*** Opening of Listed records ***

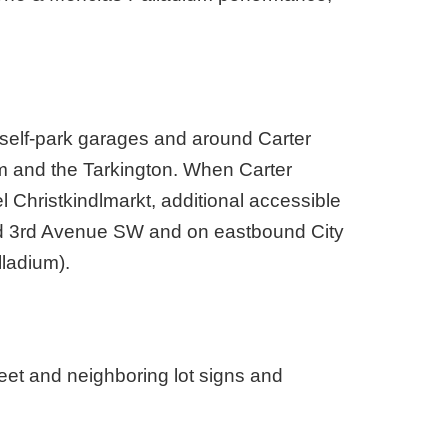
 self-park garages and around Carter
 and the Tarkington. When Carter
l Christkindlmarkt, additional accessible
nd 3rd Avenue SW and on eastbound City
ladium).
reet and neighboring lot signs and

*** Close of Listed records ***

● Task prompt
Write out the material above exactly. Skip the pictures.

● Output for this task
 self-park garages and around Carter
 and the Tarkington. When Carter
l Christkindlmarkt, additional accessible
nd 3rd Avenue SW and on eastbound City
ladium).
reet and neighboring lot signs and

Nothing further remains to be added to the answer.